Given India’s place in the world, we think the second gateway, which can build for the world from India, is going to be very, very interesting in the next five or ten years.

Rajan Anandan

general manager, Sequoia Capital India

The first three months of 2021 saw start-ups accelerate revenue growth, increase user adoption, and in the early stages, improved quality of entrepreneurs helping the businesses, he added.

“In many ways, 2021 will usher in a new era for the Indian start-up ecosystem, where we will see significant, significant IPOs in our ecosystem,” Anandan said.

Building for a billion and more

Although the start-ups in India went through difficult times last year, the industry has come out healthier, according to Anandan. There is more strict focus on cost structure and “extraordinary innovation” taking place in a wide variety of sectors, including education technology, financial technology and digital health, he added.

India currently has 39 startups worth $ 1 billion or more – commonly called unicorns, according to Venture Intelligence, which tracks the finances and valuations of private companies. Three of those companies achieved their status in 2021, the company said.

Due to the availability of venture capital, funds invested in risky projects for higher returns, the number of new start-ups has increased over the past decade. They currently account for about 10% of the new businesses established in India each year, according to a report on Indian start-ups by Swiss investment bank Credit Suisse this week.

“The increase in private equity flows for Indian companies is such that private market fundraising has outpaced public market transactions in every year of the past decade,” said Neelkanth Mishra, co-head of Asia Pacific Strategy and India equity strategist at Credit Suisse said in a presentation.

The rapid increase in smartphone ownership brought internet connectivity to the masses, and a sharp drop in data prices led to a dramatic increase in data usage in India, particularly for mobile data, Mishra said.

Unique opportunity for Indian start-ups

Sequoia’s Anandan explained that Indian startups will have two unique opportunities in the future: First, given the growing number of internet users in India, Sequoia expects domestic companies to have one billion connected users in the country by 2025.

“The other opportunity that Indian entrepreneurs have is to build for the world,” he said, adding the first wave of Indian start-ups doing that in the Software-as-a-Service space, where some of them have software. build and sell. to companies worldwide.

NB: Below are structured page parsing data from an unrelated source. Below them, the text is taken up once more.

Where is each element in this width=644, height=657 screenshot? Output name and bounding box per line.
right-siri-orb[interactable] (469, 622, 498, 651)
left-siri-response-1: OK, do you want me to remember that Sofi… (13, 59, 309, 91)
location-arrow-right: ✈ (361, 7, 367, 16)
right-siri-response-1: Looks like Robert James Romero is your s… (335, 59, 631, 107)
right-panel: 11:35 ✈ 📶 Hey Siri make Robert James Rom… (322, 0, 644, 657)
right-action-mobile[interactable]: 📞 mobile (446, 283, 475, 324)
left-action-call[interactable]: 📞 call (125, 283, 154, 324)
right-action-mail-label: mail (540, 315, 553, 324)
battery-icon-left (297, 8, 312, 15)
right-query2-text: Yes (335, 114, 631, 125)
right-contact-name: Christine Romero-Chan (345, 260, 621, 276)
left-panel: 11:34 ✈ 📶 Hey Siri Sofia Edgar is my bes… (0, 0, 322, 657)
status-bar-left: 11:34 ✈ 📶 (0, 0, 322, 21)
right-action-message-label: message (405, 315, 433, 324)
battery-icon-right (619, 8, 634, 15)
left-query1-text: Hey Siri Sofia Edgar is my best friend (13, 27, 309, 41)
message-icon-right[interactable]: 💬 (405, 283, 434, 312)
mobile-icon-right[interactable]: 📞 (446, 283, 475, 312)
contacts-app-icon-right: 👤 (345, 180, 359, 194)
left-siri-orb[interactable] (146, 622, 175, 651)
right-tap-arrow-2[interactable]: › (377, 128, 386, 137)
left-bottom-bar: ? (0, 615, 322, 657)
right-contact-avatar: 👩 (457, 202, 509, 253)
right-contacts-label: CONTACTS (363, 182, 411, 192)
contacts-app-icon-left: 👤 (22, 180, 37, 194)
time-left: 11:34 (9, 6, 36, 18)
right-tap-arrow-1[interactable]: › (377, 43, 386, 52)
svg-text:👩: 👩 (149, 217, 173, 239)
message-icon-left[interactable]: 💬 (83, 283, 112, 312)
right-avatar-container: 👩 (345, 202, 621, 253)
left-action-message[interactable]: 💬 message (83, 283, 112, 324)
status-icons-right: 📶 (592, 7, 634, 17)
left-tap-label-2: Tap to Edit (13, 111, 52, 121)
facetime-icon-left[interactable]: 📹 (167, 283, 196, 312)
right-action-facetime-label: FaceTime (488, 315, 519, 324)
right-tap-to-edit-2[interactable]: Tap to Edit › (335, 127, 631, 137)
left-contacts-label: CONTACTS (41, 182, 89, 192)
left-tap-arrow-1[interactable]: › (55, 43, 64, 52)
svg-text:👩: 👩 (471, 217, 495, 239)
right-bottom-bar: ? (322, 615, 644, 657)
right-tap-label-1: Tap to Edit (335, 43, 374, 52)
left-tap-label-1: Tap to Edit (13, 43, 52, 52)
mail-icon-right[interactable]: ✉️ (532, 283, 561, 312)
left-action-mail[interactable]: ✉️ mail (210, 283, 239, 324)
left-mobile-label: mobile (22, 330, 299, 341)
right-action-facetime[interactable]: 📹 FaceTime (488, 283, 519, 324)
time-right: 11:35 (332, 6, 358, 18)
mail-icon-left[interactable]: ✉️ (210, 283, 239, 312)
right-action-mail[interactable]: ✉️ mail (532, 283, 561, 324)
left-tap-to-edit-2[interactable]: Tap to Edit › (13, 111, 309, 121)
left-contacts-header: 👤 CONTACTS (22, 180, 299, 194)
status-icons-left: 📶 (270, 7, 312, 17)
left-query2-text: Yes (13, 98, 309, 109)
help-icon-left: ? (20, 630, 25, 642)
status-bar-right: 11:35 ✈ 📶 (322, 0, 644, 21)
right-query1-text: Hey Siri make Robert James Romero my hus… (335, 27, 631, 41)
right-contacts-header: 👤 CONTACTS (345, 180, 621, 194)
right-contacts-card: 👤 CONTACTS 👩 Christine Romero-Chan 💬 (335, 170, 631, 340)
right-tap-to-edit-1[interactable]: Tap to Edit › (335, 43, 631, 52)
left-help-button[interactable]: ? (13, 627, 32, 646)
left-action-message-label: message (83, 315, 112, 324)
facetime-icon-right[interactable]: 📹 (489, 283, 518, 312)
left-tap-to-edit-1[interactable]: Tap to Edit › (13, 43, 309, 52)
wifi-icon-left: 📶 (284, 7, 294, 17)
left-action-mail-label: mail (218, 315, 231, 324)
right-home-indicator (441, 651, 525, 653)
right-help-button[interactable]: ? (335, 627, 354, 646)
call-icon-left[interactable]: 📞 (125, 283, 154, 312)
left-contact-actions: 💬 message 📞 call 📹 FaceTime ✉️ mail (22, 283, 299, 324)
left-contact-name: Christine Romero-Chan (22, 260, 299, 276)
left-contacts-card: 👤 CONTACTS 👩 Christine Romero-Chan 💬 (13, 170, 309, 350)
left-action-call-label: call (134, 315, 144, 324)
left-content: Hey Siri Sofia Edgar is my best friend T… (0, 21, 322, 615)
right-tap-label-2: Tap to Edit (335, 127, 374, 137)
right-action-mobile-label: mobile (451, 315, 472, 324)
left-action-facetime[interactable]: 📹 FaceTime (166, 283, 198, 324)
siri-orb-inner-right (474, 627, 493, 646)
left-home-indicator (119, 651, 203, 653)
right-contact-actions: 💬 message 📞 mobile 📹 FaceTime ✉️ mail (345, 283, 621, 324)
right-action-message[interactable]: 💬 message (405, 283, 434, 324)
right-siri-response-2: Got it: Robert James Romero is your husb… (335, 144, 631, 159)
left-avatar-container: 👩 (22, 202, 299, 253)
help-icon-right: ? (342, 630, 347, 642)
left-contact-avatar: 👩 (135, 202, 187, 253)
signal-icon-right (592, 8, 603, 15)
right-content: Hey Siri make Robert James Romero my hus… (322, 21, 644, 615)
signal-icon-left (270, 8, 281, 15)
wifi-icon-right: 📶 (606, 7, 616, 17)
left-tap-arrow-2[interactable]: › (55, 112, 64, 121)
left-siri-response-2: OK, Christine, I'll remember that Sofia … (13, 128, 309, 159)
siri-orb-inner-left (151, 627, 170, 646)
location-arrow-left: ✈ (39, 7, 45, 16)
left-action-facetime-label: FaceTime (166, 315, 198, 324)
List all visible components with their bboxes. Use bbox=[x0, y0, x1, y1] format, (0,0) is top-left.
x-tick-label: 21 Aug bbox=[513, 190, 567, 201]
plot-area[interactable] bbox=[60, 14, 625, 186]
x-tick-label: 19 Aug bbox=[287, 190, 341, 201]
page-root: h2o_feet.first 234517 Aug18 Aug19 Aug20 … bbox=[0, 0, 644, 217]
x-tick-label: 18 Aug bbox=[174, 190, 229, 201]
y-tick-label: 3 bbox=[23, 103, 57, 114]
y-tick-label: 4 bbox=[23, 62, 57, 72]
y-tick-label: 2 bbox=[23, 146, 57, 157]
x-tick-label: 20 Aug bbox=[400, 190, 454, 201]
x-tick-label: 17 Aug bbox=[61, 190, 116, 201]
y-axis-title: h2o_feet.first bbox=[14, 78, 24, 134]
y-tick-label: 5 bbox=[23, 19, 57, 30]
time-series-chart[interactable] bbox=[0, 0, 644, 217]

The next generation of businesses will move beyond enterprise software and into direct-to-consumer products, as well as financial services and fintech, where companies will launch from India to serve the rest of the world, Anandan said.

“Given India’s place in the world, we think the second entrance, which can build for the world from India, will be very, very interesting in the next five or ten years,” he added.

– CNBC’s Naman Tandon contributed to this story.